(Stored items from a collection)
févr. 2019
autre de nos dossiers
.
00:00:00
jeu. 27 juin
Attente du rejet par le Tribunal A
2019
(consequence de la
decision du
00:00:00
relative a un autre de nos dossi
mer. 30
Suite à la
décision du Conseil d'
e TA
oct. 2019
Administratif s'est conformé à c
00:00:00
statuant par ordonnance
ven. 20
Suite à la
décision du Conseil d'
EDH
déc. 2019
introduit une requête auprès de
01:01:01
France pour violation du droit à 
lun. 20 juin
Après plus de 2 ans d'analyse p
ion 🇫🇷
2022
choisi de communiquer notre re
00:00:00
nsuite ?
--
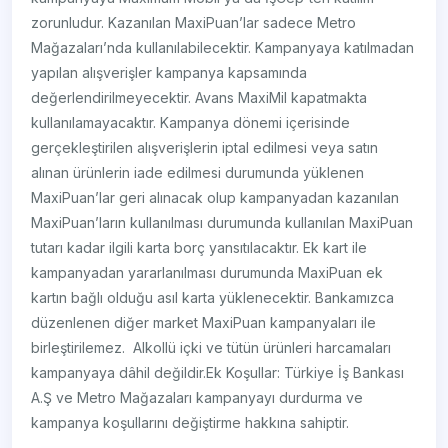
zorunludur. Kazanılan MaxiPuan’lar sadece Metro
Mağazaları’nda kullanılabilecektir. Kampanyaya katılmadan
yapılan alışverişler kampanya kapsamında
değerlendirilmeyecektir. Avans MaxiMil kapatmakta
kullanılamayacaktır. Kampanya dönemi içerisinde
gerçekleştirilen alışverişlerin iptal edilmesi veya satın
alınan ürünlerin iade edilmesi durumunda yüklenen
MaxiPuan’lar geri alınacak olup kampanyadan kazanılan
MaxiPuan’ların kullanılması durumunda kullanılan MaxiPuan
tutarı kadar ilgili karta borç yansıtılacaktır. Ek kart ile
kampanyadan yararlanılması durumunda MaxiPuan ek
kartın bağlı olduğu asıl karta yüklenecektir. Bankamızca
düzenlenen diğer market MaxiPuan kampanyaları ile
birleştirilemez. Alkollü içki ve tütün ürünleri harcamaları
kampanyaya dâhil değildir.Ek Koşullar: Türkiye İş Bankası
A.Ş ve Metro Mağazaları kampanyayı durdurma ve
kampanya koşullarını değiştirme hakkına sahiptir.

- Goal of the exercise
From the entries above, print the lines beginning at the one with "birleştirilemez. Alkollü içki" and stopping after the one with "kampanya koşullarını değiştirme", exactly as written and with nothing else.

- Solution
birleştirilemez. Alkollü içki ve tütün ürünleri harcamaları
kampanyaya dâhil değildir.Ek Koşullar: Türkiye İş Bankası
A.Ş ve Metro Mağazaları kampanyayı durdurma ve
kampanya koşullarını değiştirme hakkına sahiptir.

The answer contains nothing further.